YOUR INSTRUCTIONS ->
Restate every record word for word, without the pictures.
>>
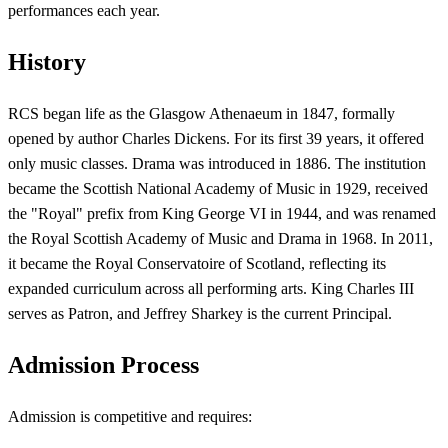
performances each year.
History
RCS began life as the Glasgow Athenaeum in 1847, formally
opened by author Charles Dickens. For its first 39 years, it offered
only music classes. Drama was introduced in 1886. The institution
became the Scottish National Academy of Music in 1929, received
the "Royal" prefix from King George VI in 1944, and was renamed
the Royal Scottish Academy of Music and Drama in 1968. In 2011,
it became the Royal Conservatoire of Scotland, reflecting its
expanded curriculum across all performing arts. King Charles III
serves as Patron, and Jeffrey Sharkey is the current Principal.
Admission Process
Admission is competitive and requires:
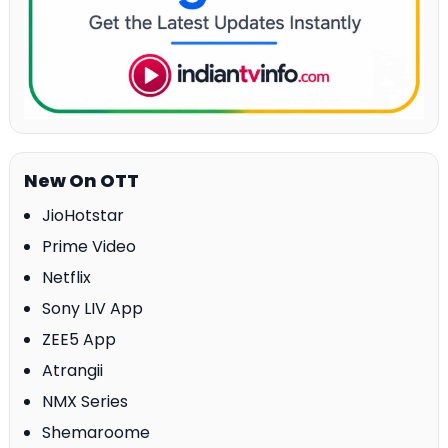
New On OTT
JioHotstar
Prime Video
Netflix
Sony LIV App
ZEE5 App
Atrangii
NMX Series
Shemaroome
<<
WRITTEN ANSWER ->
performances each year.
History
RCS began life as the Glasgow Athenaeum in 1847, formally
opened by author Charles Dickens. For its first 39 years, it offered
only music classes. Drama was introduced in 1886. The institution
became the Scottish National Academy of Music in 1929, received
the "Royal" prefix from King George VI in 1944, and was renamed
the Royal Scottish Academy of Music and Drama in 1968. In 2011,
it became the Royal Conservatoire of Scotland, reflecting its
expanded curriculum across all performing arts. King Charles III
serves as Patron, and Jeffrey Sharkey is the current Principal.
Admission Process
Admission is competitive and requires:
New On OTT
JioHotstar
Prime Video
Netflix
Sony LIV App
ZEE5 App
Atrangii
NMX Series
Shemaroome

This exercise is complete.